Trump ha risposto: “Tu e Cohen”.

Il giudice gli ha chiesto se fosse “sicuro” che non si riferisse al suo scrittore, e l’ex leader americano coinvolto nello scandalo ha risposto: “Sì, ne sono sicuro”.

Prima di consentire a Trump di lasciare il banco, il giudice ha detto: “Come arbitro dei fatti, trovo che il testimone non sia credibile”.

Lo scambio è avvenuto a New York nel bel mezzo di un processo civile che potrebbe vedere Trump perdere alcuni dei suoi beni immobiliari più famosi.

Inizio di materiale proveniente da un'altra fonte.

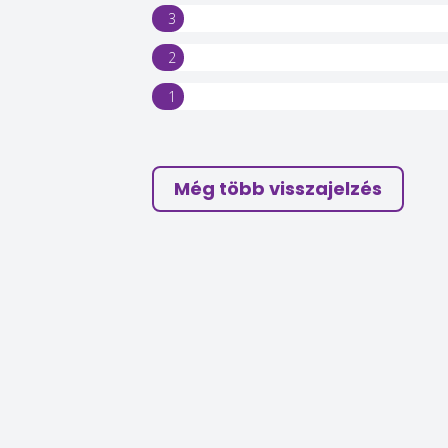
3
2
1
Még több visszajelzés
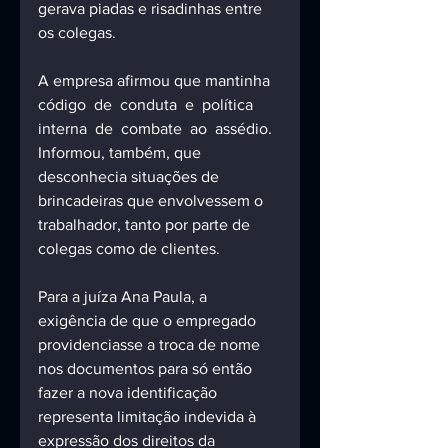
gerava piadas e risadinhas entre 
os colegas.
A empresa afirmou que mantinha 
código  de  conduta  e  política  
interna  de  combate  ao  assédio. 
Informou, também, que 
desconhecia situações de 
brincadeiras que envolvessem o 
trabalhador, tanto por parte de 
colegas como de clientes.
Para a juíza Ana Paula, a 
exigência de que o empregado 
providenciasse a troca de nome 
nos documentos para só então 
fazer a nova identificação 
representa limitação indevida à 
expressão dos direitos da 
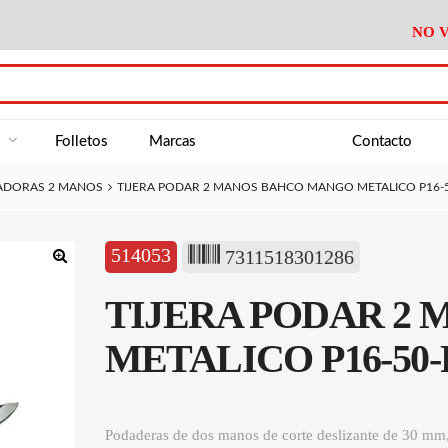
NO V
DA
Medición
Baño
Útiles M
NE
Electricidad
Cocina
Recipient
a
Folletos
Marcas
Contacto
Climatización
Hogar
Limpieza
ADORAS 2 MANOS
TIJERA PODAR 2 MANOS BAHCO MANGO METALICO P16-5
Tornillería
P.A.E.
Climatiza
AN
Varios Ferreteria
Útiles Cocina
Varios M
A
514053
7311518301286
Material Exposición
Medición
Baño
Útiles M
🔍
TIJERA PODAR 2
Electricidad
Cocina
Recipient
Climatización
Hogar
Limpieza
METALICO P16-50-F
Tornillería
P.A.E.
Climatiza
Varios Ferreteria
Útiles Cocina
Varios M
Podaderas de dos manos de corte deslizante de 30 mm, 
Material Exposición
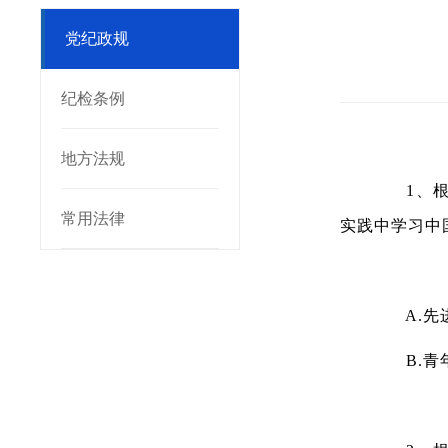
党纪政规
纪检条例
地方法规
1、根据
常用法律
实践中学习中
A.先
B.青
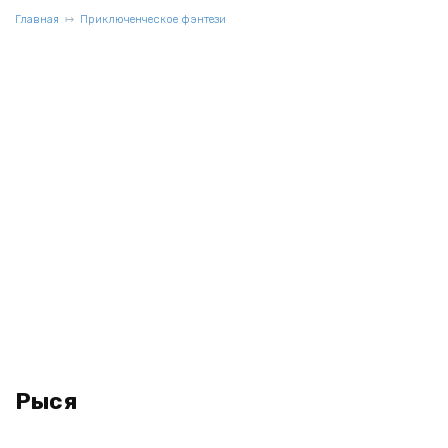
Главная
Приключенческое фэнтези
Рыся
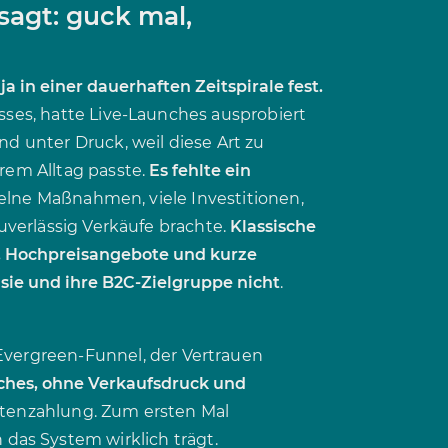
agt: guck mal,
 in einer dauerhaften Zeitspirale fest.
sses, hatte Live-Launches ausprobiert
nd unter Druck, weil diese Art zu
rem Alltag passte.
Es fehlte ein
nzelne Maßnahmen, viele Investitionen,
zuverlässig Verkäufe brachte.
Klassische
s, Hochpreisangebote und kurze
 sie und ihre B2C-Zielgruppe nicht
.
Evergreen-Funnel, der Vertrauen
ches, ohne Verkaufsdruck und
Ratenzahlung. Zum ersten Mal
h das System wirklich trägt.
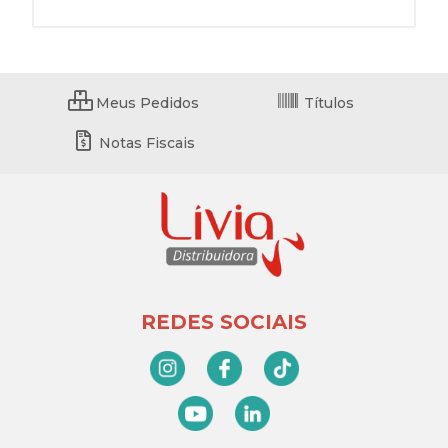
Meus Pedidos
Títulos
Notas Fiscais
REDES SOCIAIS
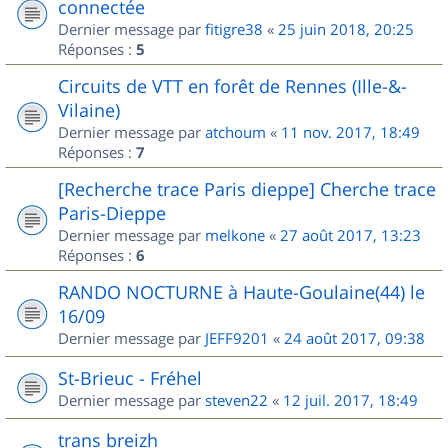
connectée
Dernier message par
fitigre38
«
25 juin 2018, 20:25
Réponses :
5
Circuits de VTT en forêt de Rennes (Ille-&-
Vilaine)
Dernier message par
atchoum
«
11 nov. 2017, 18:49
Réponses :
7
[Recherche trace Paris dieppe] Cherche trace
Paris-Dieppe
Dernier message par
melkone
«
27 août 2017, 13:23
Réponses :
6
RANDO NOCTURNE à Haute-Goulaine(44) le
16/09
Dernier message par
JEFF9201
«
24 août 2017, 09:38
St-Brieuc - Fréhel
Dernier message par
steven22
«
12 juil. 2017, 18:49
trans breizh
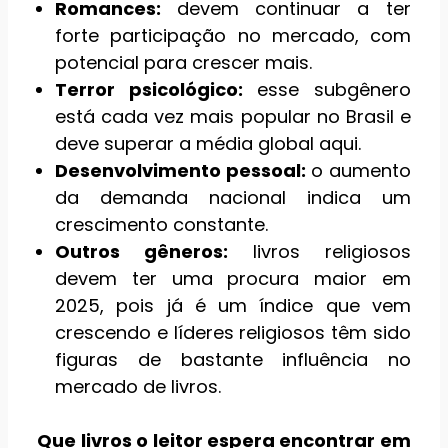
Romances:
devem continuar a ter
forte participação no mercado, com
potencial para crescer mais.
Terror psicológico:
esse subgênero
está cada vez mais popular no Brasil e
deve superar a média global aqui.
Desenvolvimento pessoal:
o aumento
da demanda nacional indica um
crescimento constante.
Outros gêneros:
livros religiosos
devem ter uma procura maior em
2025, pois já é um índice que vem
crescendo e líderes religiosos têm sido
figuras de bastante influência no
mercado de livros.
Que livros o leitor espera encontrar em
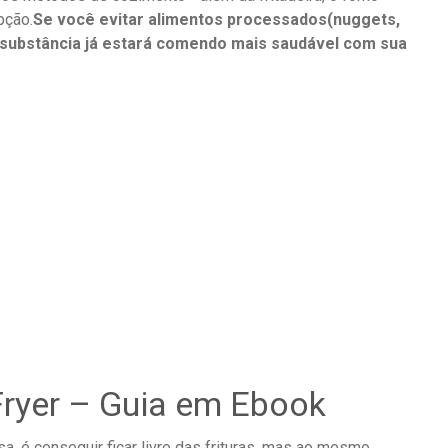
pção.
Se você evitar alimentos processados(nuggets,
 substância já estará comendo mais saudável com sua
Fryer – Guia em Ebook
, é conseguir ficar livre das frituras, mas ao mesmo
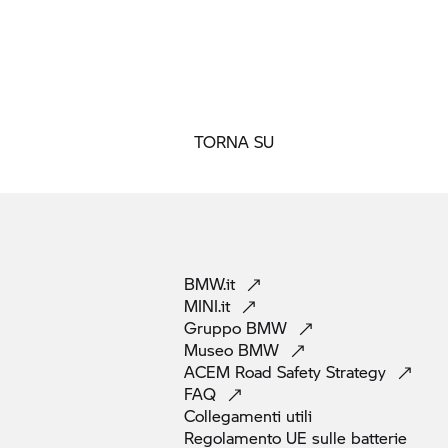
TORNA SU
BMW.it
MINI.it
Gruppo
BMW
Museo
BMW
ACEM Road Safety
Strategy
FAQ
Collegamenti
utili
Regolamento UE sulle
batterie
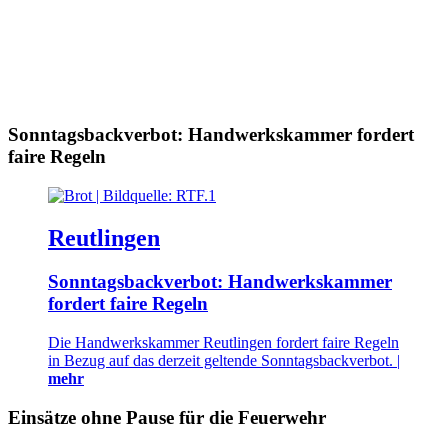
Sonntagsbackverbot: Handwerkskammer fordert
faire Regeln
Reutlingen
Sonntagsbackverbot: Handwerkskammer
fordert faire Regeln
Die Handwerkskammer Reutlingen fordert faire Regeln
in Bezug auf das derzeit geltende Sonntagsbackverbot. |
mehr
Einsätze ohne Pause für die Feuerwehr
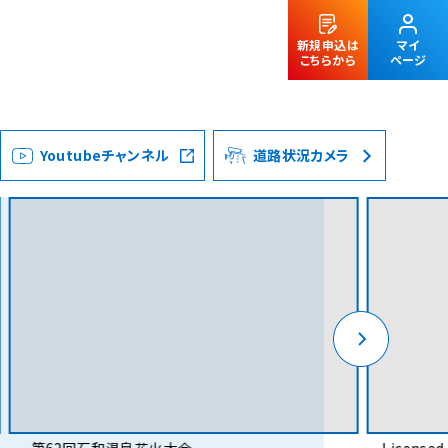
新規申込は
マイ
こちらから
ページ
Youtubeチャンネル
道路状況カメラ
法人のお客様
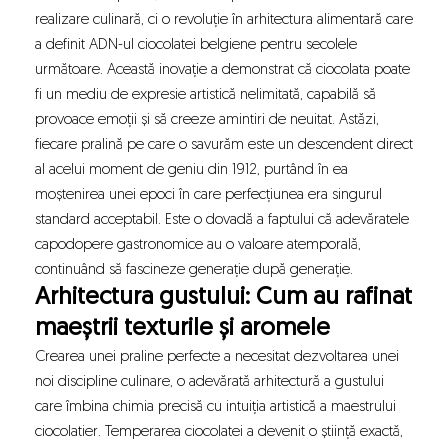
realizare culinară, ci o revoluție în arhitectura alimentară care
a definit ADN-ul ciocolatei belgiene pentru secolele
următoare. Această inovație a demonstrat că ciocolata poate
fi un mediu de expresie artistică nelimitată, capabilă să
provoace emoții și să creeze amintiri de neuitat. Astăzi,
fiecare pralină pe care o savurăm este un descendent direct
al acelui moment de geniu din 1912, purtând în ea
moștenirea unei epoci în care perfecțiunea era singurul
standard acceptabil. Este o dovadă a faptului că adevăratele
capodopere gastronomice au o valoare atemporală,
continuând să fascineze generație după generație.
Arhitectura gustului: Cum au rafinat
maeștrii texturile și aromele
Crearea unei praline perfecte a necesitat dezvoltarea unei
noi discipline culinare, o adevărată arhitectură a gustului
care îmbina chimia precisă cu intuiția artistică a maestrului
ciocolatier. Temperarea ciocolatei a devenit o știință exactă,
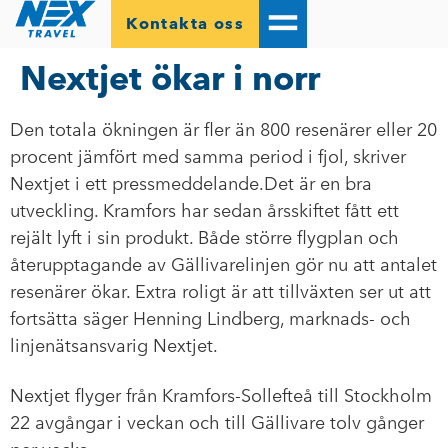
Kontakta oss
Nextjet ökar i norr
Den totala ökningen är fler än 800 resenärer eller 20
procent jämfört med samma period i fjol, skriver
Nextjet i ett pressmeddelande.
Det är en bra
utveckling. Kramfors har sedan årsskiftet fått ett
rejält lyft i sin produkt. Både större flygplan och
återupptagande av Gällivarelinjen gör nu att antalet
resenärer ökar. Extra roligt är att tillväxten ser ut att
fortsätta säger Henning Lindberg, marknads- och
linjenätsansvarig Nextjet.
Nextjet flyger från Kramfors-Sollefteå till Stockholm
22 avgångar i veckan och till Gällivare tolv gånger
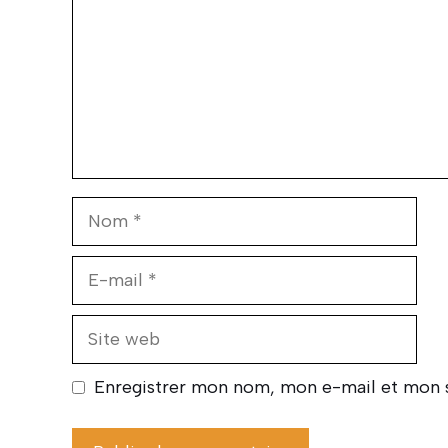
Nom
E-
mail
Site
web
Enregistrer mon nom, mon e-mail et mon s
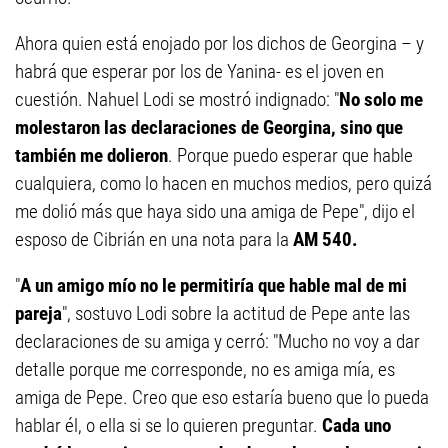
Ahora quien está enojado por los dichos de Georgina – y
habrá que esperar por los de Yanina- es el joven en
cuestión. Nahuel Lodi se mostró indignado: "
No solo me
molestaron las declaraciones de Georgina, sino que
también me dolieron
. Porque puedo esperar que hable
cualquiera, como lo hacen en muchos medios, pero quizá
me dolió más que haya sido una amiga de Pepe", dijo el
esposo de Cibrián en una nota
para la
AM 540.
"
A un amigo mío no le permitiría que hable mal de mi
pareja
", sostuvo Lodi sobre la actitud de Pepe ante las
declaraciones de su amiga y cerró: "Mucho no voy a dar
detalle porque me corresponde, no es amiga mía, es
amiga de Pepe. Creo que eso estaría bueno que lo pueda
hablar él, o ella si se lo quieren preguntar.
Cada uno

Il giudice Engoron aveva precedentemente stabilito che la Trump Organization aveva commesso una frode e il processo in corso si sta concentrando su ulteriori accuse relative a tale accusa.

Prima di essere multato, Trump era già sotto ordine di silenzio da parte di Engoron perché aveva pubblicato commenti denigratori sullo stesso membro dello staff all’inizio di ottobre.

Quando si è scoperto che i commenti erano ancora sul sito web della campagna presidenziale 2024 di Trump, diversi giorni dopo, Engoron ha emesso una multa di 5.000 dollari contro l’ex presidente.